Start of Excerpted data

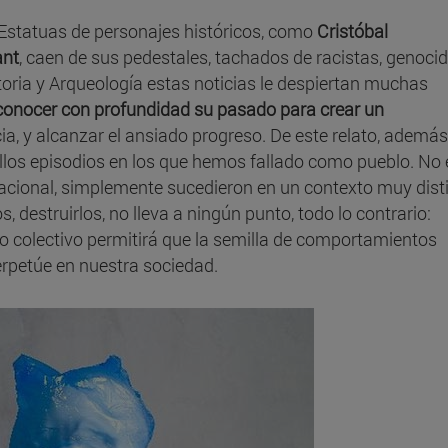
. Estatuas de personajes históricos, como
Cristóbal
ant
, caen de sus pedestales, tachados de racistas, genoci
toria y Arqueología estas noticias le despiertan muchas
conocer con profundidad su pasado para crear un
cia, y alcanzar el ansiado progreso. De este relato, además
llos episodios en los que hemos fallado como pueblo. No 
acional, simplemente sucedieron en un contexto muy dist
, destruirlos, no lleva a ningún punto, todo lo contrario:
o colectivo permitirá que la semilla de comportamientos
rpetúe en nuestra sociedad.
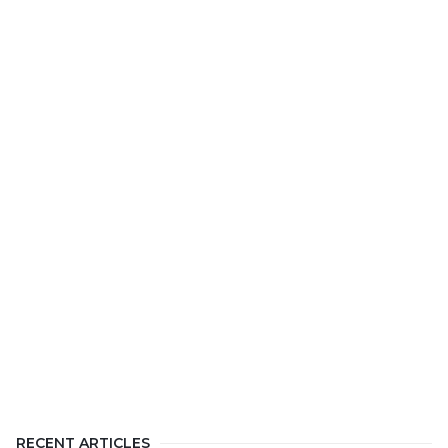
RECENT ARTICLES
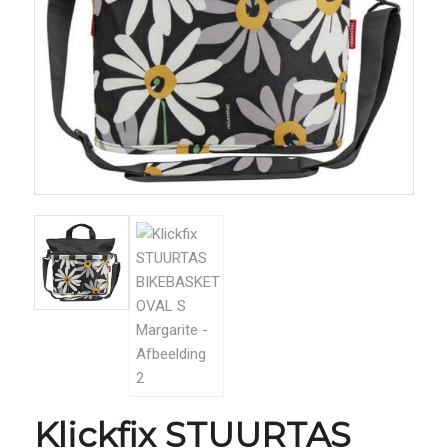
Klickfix STUURTAS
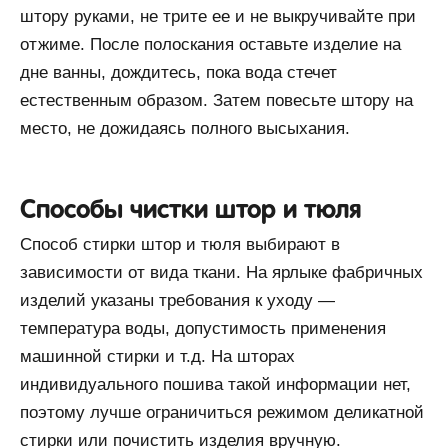
штору руками, не трите ее и не выкручивайте при
отжиме. После полоскания оставьте изделие на
дне ванны, дождитесь, пока вода стечет
естественным образом. Затем повесьте штору на
место, не дожидаясь полного высыхания.
Способы чистки штор и тюля
Способ стирки штор и тюля выбирают в
зависимости от вида ткани. На ярлыке фабричных
изделий указаны требования к уходу —
температура воды, допустимость применения
машинной стирки и т.д. На шторах
индивидуального пошива такой информации нет,
поэтому лучше ограничиться режимом деликатной
стирки или почистить изделия вручную.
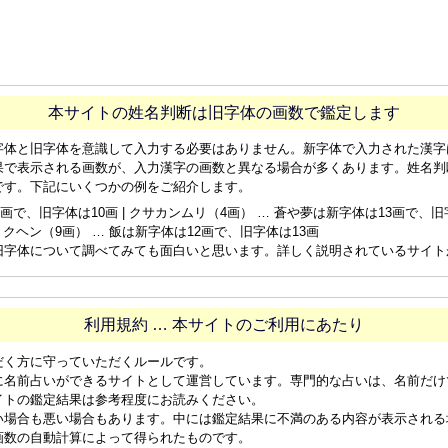
本サイトの姓名判断は旧字体の画数で鑑定します
字体と旧字体を意識して入力する必要はありません。新字体で入力された漢字
果で表示される画数が、入力漢字の画数と異なる場合が多くあります。姓名判
です。下記にいくつかの例をご紹介します。
画で、旧字体は10画 | クサカンムリ（4画） … 蒼や夢は新字体は13画で、旧字体
ョクヘン（9画） … 飯は新字体は12画で、旧字体は13画
旧字体について調べてみても面白いと思います。詳しく説明されているサイト
利用規約 … 本サイトのご利用にあたり
だく方に守っていただくルールです。
に名前占いができるサイトとして運営しています。専門的な占いは、名前だけ
イトの鑑定結果は参考程度にお読みください。
い場合も悪い場合もあります。中には鑑定結果に不満のある内容が表示される
画数の自動計算によって得られたものです。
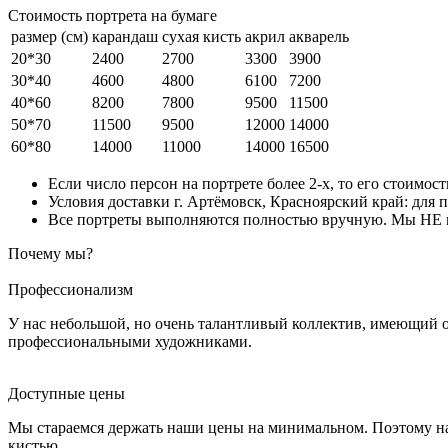
Стоимость портрета на бумаге
размер (см)
карандаш
сухая кисть
акрил
акварель
20*30
2400
2700
3300
3900
30*40
4600
4800
6100
7200
40*60
8200
7800
9500
11500
50*70
11500
9500
12000
14000
60*80
14000
11000
14000
16500
Если число персон на портрете более 2-х, то его стоимос
Условия доставки г. Артёмовск, Красноярский край: для п
Все портреты выполняются полностью вручную. Мы НЕ ис
Почему мы?
Профессионализм
У нас небольшой, но очень талантливый коллектив, имеющий 
профессиональными художниками.
Доступные цены
Мы стараемся держать наши цены на минимальном. Поэтому на
кистью.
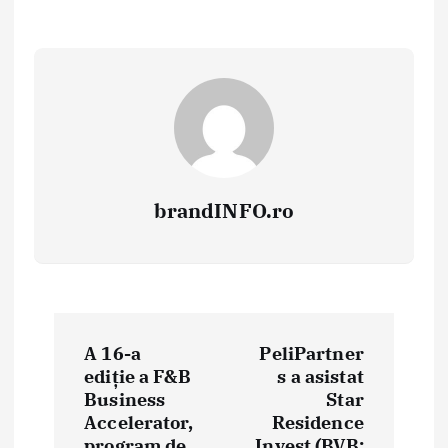
brandINFO.ro
N
A 16-a
PeliPartner
a
ediție a F&B
s a asistat
Business
Star
v
Accelerator,
Residence
program de
Invest (BVB:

End of Excerpted data

Your task is to copy the entries in full and exactly, without any images.

. Estatuas de personajes históricos, como
Cristóbal
ant
, caen de sus pedestales, tachados de racistas, genoci
toria y Arqueología estas noticias le despiertan muchas
conocer con profundidad su pasado para crear un
cia, y alcanzar el ansiado progreso. De este relato, además
llos episodios en los que hemos fallado como pueblo. No 
acional, simplemente sucedieron en un contexto muy dist
, destruirlos, no lleva a ningún punto, todo lo contrario:
o colectivo permitirá que la semilla de comportamientos
rpetúe en nuestra sociedad.
RECENT ARTICLES
Klickfix STUURTAS
штору руками, не трите ее и не выкручивайте при
отжиме. После полоскания оставьте изделие на
дне ванны, дождитесь, пока вода стечет
естественным образом. Затем повесьте штору на
место, не дожидаясь полного высыхания.
Способы чистки штор и тюля
Способ стирки штор и тюля выбирают в
зависимости от вида ткани. На ярлыке фабричных
изделий указаны требования к уходу —
температура воды, допустимость применения
машинной стирки и т.д. На шторах
индивидуального пошива такой информации нет,
поэтому лучше ограничиться режимом деликатной
стирки или почистить изделия вручную.
本サイトの姓名判断は旧字体の画数で鑑定します
字体と旧字体を意識して入力する必要はありません。新字体で入力された漢字
果で表示される画数が、入力漢字の画数と異なる場合が多くあります。姓名判
です。下記にいくつかの例をご紹介します。
画で、旧字体は10画 | クサカンムリ（4画） … 蒼や夢は新字体は13画で、旧字体
ョクヘン（9画） … 飯は新字体は12画で、旧字体は13画
旧字体について調べてみても面白いと思います。詳しく説明されているサイト
利用規約 … 本サイトのご利用にあたり
だく方に守っていただくルールです。
に名前占いができるサイトとして運営しています。専門的な占いは、名前だけ
イトの鑑定結果は参考程度にお読みください。
い場合も悪い場合もあります。中には鑑定結果に不満のある内容が表示される
画数の自動計算によって得られたものです。
Стоимость портрета на бумаге
размер (см)
карандаш
сухая кисть
акрил
акварель
20*30
2400
2700
3300
3900
30*40
4600
4800
6100
7200
40*60
8200
7800
9500
11500
50*70
11500
9500
12000
14000
60*80
14000
11000
14000
16500
Если число персон на портрете более 2-х, то его стоимос
Условия доставки г. Артёмовск, Красноярский край: для п
Все портреты выполняются полностью вручную. Мы НЕ ис
Почему мы?
Профессионализм
У нас небольшой, но очень талантливый коллектив, имеющий 
профессиональными художниками.
Доступные цены
Мы стараемся держать наши цены на минимальном. Поэтому на
кистью.
brandINFO.ro
N
A 16-a
PeliPartner
a
ediție a F&B
s a asistat
Business
Star
v
Accelerator,
Residence
program de
Invest (BVB:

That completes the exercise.